Return all the entries word for word, minus the pictures.

● ● ● ● ● ● ●

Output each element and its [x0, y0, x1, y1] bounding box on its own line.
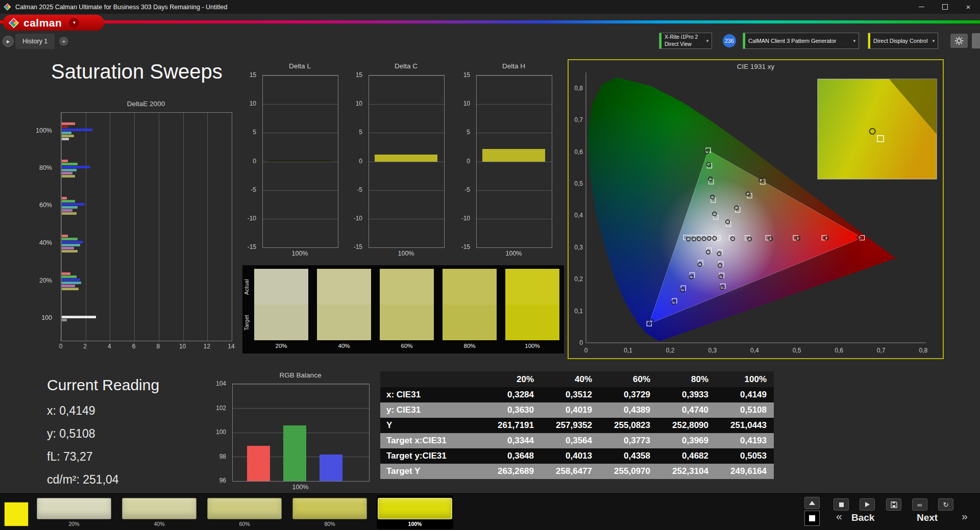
rgb-axis-tick: 100: [216, 428, 226, 436]
delta-axis-tick: 0: [253, 158, 256, 165]
maximize-button[interactable]: [933, 0, 957, 14]
deltae-bar: [62, 206, 78, 209]
delta-axis-tick: -10: [354, 215, 362, 222]
meter-dropdown[interactable]: X-Rite i1Pro 2 Direct View ▼: [659, 33, 712, 49]
deltae-bar: [62, 275, 77, 278]
actual-color: [317, 269, 371, 305]
current-reading-panel: Current Reading x: 0,4149y: 0,5108fL: 73…: [47, 376, 159, 496]
table-cell: 0,4389: [599, 402, 657, 418]
deltae-x-axis: 02468101214: [61, 343, 231, 351]
back-fast-button[interactable]: «: [836, 510, 842, 522]
delta-l-chart: Delta L 151050-5-10-15 100%: [236, 62, 338, 261]
delta-axis-tick: 5: [467, 129, 470, 136]
calman-logo[interactable]: calman ▼: [3, 15, 104, 31]
deltae-axis-tick: 0: [59, 343, 63, 350]
back-button[interactable]: Back: [851, 512, 874, 523]
deltae-category-label: 100: [41, 314, 52, 321]
chevron-down-icon: ▼: [703, 39, 712, 43]
deltae-bar: [62, 279, 80, 281]
swatch-chip: [207, 498, 282, 519]
target-color: [443, 305, 497, 340]
svg-text:0,6: 0,6: [574, 148, 583, 156]
svg-text:0,7: 0,7: [574, 116, 583, 123]
next-button[interactable]: Next: [917, 512, 938, 523]
table-cell: 255,0970: [599, 464, 657, 479]
logo-menu-arrow[interactable]: ▼: [69, 18, 79, 28]
svg-text:0,1: 0,1: [624, 347, 632, 354]
saturation-swatch-60%[interactable]: 60%: [206, 495, 283, 529]
target-color: [254, 305, 308, 340]
close-button[interactable]: ×: [957, 0, 980, 14]
table-row: x: CIE310,32840,35120,37290,39330,4149: [380, 387, 774, 402]
rgb-axis-tick: 96: [219, 477, 226, 484]
minimize-button[interactable]: [910, 0, 933, 14]
chevron-down-icon: ▼: [929, 39, 938, 43]
current-reading-value: cd/m²: 251,04: [47, 473, 159, 487]
refresh-button[interactable]: ↻: [938, 498, 953, 511]
save-icon: [891, 501, 897, 508]
deltae-bar: [62, 160, 68, 162]
link-button[interactable]: ∞: [912, 498, 927, 511]
collapsed-toolbar-button[interactable]: [972, 33, 980, 48]
gear-icon: [954, 36, 964, 45]
logo-text: calman: [23, 17, 62, 29]
actual-row-label: Actual: [243, 270, 252, 304]
deltae-chart-title: DeltaE 2000: [61, 100, 231, 108]
saturation-swatch-100%[interactable]: 100%: [377, 495, 453, 529]
actual-color: [254, 269, 308, 305]
deltae-bar: [62, 319, 67, 321]
saturation-swatch-80%[interactable]: 80%: [291, 495, 368, 529]
table-row: Y261,7191257,9352255,0823252,8090251,044…: [380, 418, 774, 433]
deltae-bar: [62, 209, 72, 212]
delta-axis-tick: 0: [467, 158, 470, 165]
delta-axis-tick: -5: [464, 186, 470, 193]
tab-scroll-button[interactable]: ▶: [3, 36, 14, 47]
table-cell: 261,7191: [483, 418, 541, 433]
stop-button[interactable]: [834, 498, 849, 511]
meter-count-badge[interactable]: 236: [723, 34, 736, 47]
swatch-label: 100%: [505, 343, 559, 349]
deltae-bar: [62, 203, 85, 206]
deltae-bar: [62, 166, 90, 168]
swatch-chip: [292, 498, 367, 519]
tab-history-1[interactable]: History 1: [15, 34, 55, 49]
patch-swatch-100%: 100%: [505, 269, 559, 349]
pattern-window-button[interactable]: [804, 511, 820, 526]
saturation-swatch-40%[interactable]: 40%: [121, 495, 198, 529]
svg-text:0,5: 0,5: [793, 347, 801, 354]
table-cell: 0,4358: [599, 448, 657, 464]
table-cell: 0,3564: [541, 433, 599, 448]
target-row-label: Target: [243, 306, 252, 340]
refresh-icon: ↻: [943, 501, 949, 509]
svg-text:0: 0: [584, 347, 588, 354]
svg-text:0,2: 0,2: [666, 347, 675, 354]
eject-button[interactable]: [804, 497, 820, 509]
svg-text:0,3: 0,3: [708, 347, 717, 354]
display-control-dropdown[interactable]: Direct Display Control ▼: [868, 33, 938, 49]
pattern-generator-dropdown[interactable]: CalMAN Client 3 Pattern Generator ▼: [743, 33, 859, 49]
table-cell: 252,8090: [657, 418, 716, 433]
table-cell: 0,4013: [541, 448, 599, 464]
deltae-bar: [62, 172, 72, 174]
play-button[interactable]: [860, 498, 875, 511]
brand-row: calman ▼: [0, 14, 980, 32]
delta-axis-tick: 15: [463, 71, 470, 79]
table-header-cell: 20%: [483, 371, 541, 387]
add-tab-button[interactable]: +: [59, 37, 68, 46]
table-row-label: x: CIE31: [380, 387, 483, 402]
deltae-bar: [62, 132, 71, 134]
svg-text:0: 0: [579, 339, 583, 346]
svg-text:0,4: 0,4: [574, 212, 583, 219]
table-cell: 0,5108: [716, 402, 774, 418]
saturation-swatch-20%[interactable]: 20%: [36, 495, 112, 529]
swatch-chip: [37, 498, 111, 519]
settings-button[interactable]: [950, 34, 968, 48]
chevron-down-icon: ▼: [850, 39, 859, 43]
delta-axis-tick: 10: [356, 100, 362, 107]
save-button[interactable]: [886, 498, 901, 511]
measurement-table: 20%40%60%80%100% x: CIE310,32840,35120,3…: [380, 371, 774, 479]
patch-swatch-20%: 20%: [254, 269, 308, 349]
next-fast-button[interactable]: »: [962, 510, 968, 522]
deltae-bar: [62, 272, 70, 275]
deltae-axis-tick: 2: [83, 343, 87, 350]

● ● ● ● ● ● ●

(Solved exercise):
Output each element and its [x0, y0, x1, y1] bounding box on its own line.
rgb-axis-tick: 100: [216, 428, 226, 436]
delta-axis-tick: 0: [253, 158, 256, 165]
maximize-button[interactable]: [933, 0, 957, 14]
deltae-bar: [62, 206, 78, 209]
delta-axis-tick: -10: [354, 215, 362, 222]
meter-dropdown[interactable]: X-Rite i1Pro 2 Direct View ▼: [659, 33, 712, 49]
deltae-bar: [62, 275, 77, 278]
actual-color: [317, 269, 371, 305]
current-reading-panel: Current Reading x: 0,4149y: 0,5108fL: 73…: [47, 376, 159, 496]
table-cell: 0,4389: [599, 402, 657, 418]
deltae-x-axis: 02468101214: [61, 343, 231, 351]
back-fast-button[interactable]: «: [836, 510, 842, 522]
delta-l-chart: Delta L 151050-5-10-15 100%: [236, 62, 338, 261]
delta-axis-tick: 5: [467, 129, 470, 136]
calman-logo[interactable]: calman ▼: [3, 15, 104, 31]
deltae-axis-tick: 0: [59, 343, 63, 350]
back-button[interactable]: Back: [851, 512, 874, 523]
deltae-category-label: 100: [41, 314, 52, 321]
chevron-down-icon: ▼: [703, 39, 712, 43]
deltae-bar: [62, 279, 80, 281]
swatch-chip: [207, 498, 282, 519]
target-color: [443, 305, 497, 340]
svg-text:0,6: 0,6: [574, 148, 583, 156]
svg-text:0,7: 0,7: [574, 116, 583, 123]
next-button[interactable]: Next: [917, 512, 938, 523]
table-cell: 255,0970: [599, 464, 657, 479]
logo-menu-arrow[interactable]: ▼: [69, 18, 79, 28]
svg-text:0,1: 0,1: [624, 347, 632, 354]
saturation-swatch-60%[interactable]: 60%: [206, 495, 283, 529]
target-color: [254, 305, 308, 340]
close-button[interactable]: ×: [957, 0, 980, 14]
table-row: x: CIE310,32840,35120,37290,39330,4149: [380, 387, 774, 402]
rgb-axis-tick: 96: [219, 477, 226, 484]
minimize-button[interactable]: [910, 0, 933, 14]
chevron-down-icon: ▼: [929, 39, 938, 43]
current-reading-value: cd/m²: 251,04: [47, 473, 159, 487]
refresh-button[interactable]: ↻: [938, 498, 953, 511]
save-icon: [891, 501, 897, 508]
deltae-bar: [62, 160, 68, 162]
link-button[interactable]: ∞: [912, 498, 927, 511]
collapsed-toolbar-button[interactable]: [972, 33, 980, 48]
gear-icon: [954, 36, 964, 45]
logo-text: calman: [23, 17, 62, 29]
actual-row-label: Actual: [243, 270, 252, 304]
deltae-chart-title: DeltaE 2000: [61, 100, 231, 108]
saturation-swatch-100%[interactable]: 100%: [377, 495, 453, 529]
actual-color: [254, 269, 308, 305]
deltae-bar: [62, 319, 67, 321]
saturation-swatch-80%[interactable]: 80%: [291, 495, 368, 529]
table-row: Y261,7191257,9352255,0823252,8090251,044…: [380, 418, 774, 433]
deltae-bar: [62, 209, 72, 212]
delta-axis-tick: 0: [467, 158, 470, 165]
delta-axis-tick: -5: [464, 186, 470, 193]
tab-scroll-button[interactable]: ▶: [3, 36, 14, 47]
table-cell: 261,7191: [483, 418, 541, 433]
stop-button[interactable]: [834, 498, 849, 511]
meter-count-badge[interactable]: 236: [723, 34, 736, 47]
swatch-label: 100%: [505, 343, 559, 349]
deltae-bar: [62, 203, 85, 206]
deltae-bar: [62, 166, 90, 168]
swatch-chip: [292, 498, 367, 519]
tab-history-1[interactable]: History 1: [15, 34, 55, 49]
patch-swatch-100%: 100%: [505, 269, 559, 349]
pattern-window-button[interactable]: [804, 511, 820, 526]
saturation-swatch-40%[interactable]: 40%: [121, 495, 198, 529]
svg-text:0,5: 0,5: [793, 347, 801, 354]
table-cell: 0,4358: [599, 448, 657, 464]
table-cell: 0,3564: [541, 433, 599, 448]
target-row-label: Target: [243, 306, 252, 340]
refresh-icon: ↻: [943, 501, 949, 509]
svg-text:0: 0: [584, 347, 588, 354]
svg-text:0,2: 0,2: [666, 347, 675, 354]
eject-button[interactable]: [804, 497, 820, 509]
svg-text:0,3: 0,3: [708, 347, 717, 354]
display-control-dropdown[interactable]: Direct Display Control ▼: [868, 33, 938, 49]
pattern-generator-dropdown[interactable]: CalMAN Client 3 Pattern Generator ▼: [743, 33, 859, 49]
table-cell: 252,8090: [657, 418, 716, 433]
table-cell: 0,4013: [541, 448, 599, 464]
deltae-bar: [62, 172, 72, 174]
play-button[interactable]: [860, 498, 875, 511]
brand-row: calman ▼: [0, 14, 980, 32]
delta-axis-tick: 15: [463, 71, 470, 79]
table-header-cell: 20%: [483, 371, 541, 387]
add-tab-button[interactable]: +: [59, 37, 68, 46]
table-row-label: x: CIE31: [380, 387, 483, 402]
deltae-bar: [62, 132, 71, 134]
svg-text:0: 0: [579, 339, 583, 346]
svg-text:0,4: 0,4: [574, 212, 583, 219]
table-cell: 0,5108: [716, 402, 774, 418]
saturation-swatch-20%[interactable]: 20%: [36, 495, 112, 529]
swatch-chip: [37, 498, 111, 519]
settings-button[interactable]: [950, 34, 968, 48]
chevron-down-icon: ▼: [850, 39, 859, 43]
delta-axis-tick: 10: [356, 100, 362, 107]
save-button[interactable]: [886, 498, 901, 511]
measurement-table: 20%40%60%80%100% x: CIE310,32840,35120,3…: [380, 371, 774, 479]
patch-swatch-20%: 20%: [254, 269, 308, 349]
next-fast-button[interactable]: »: [962, 510, 968, 522]
deltae-bar: [62, 272, 70, 275]
deltae-axis-tick: 2: [83, 343, 87, 350]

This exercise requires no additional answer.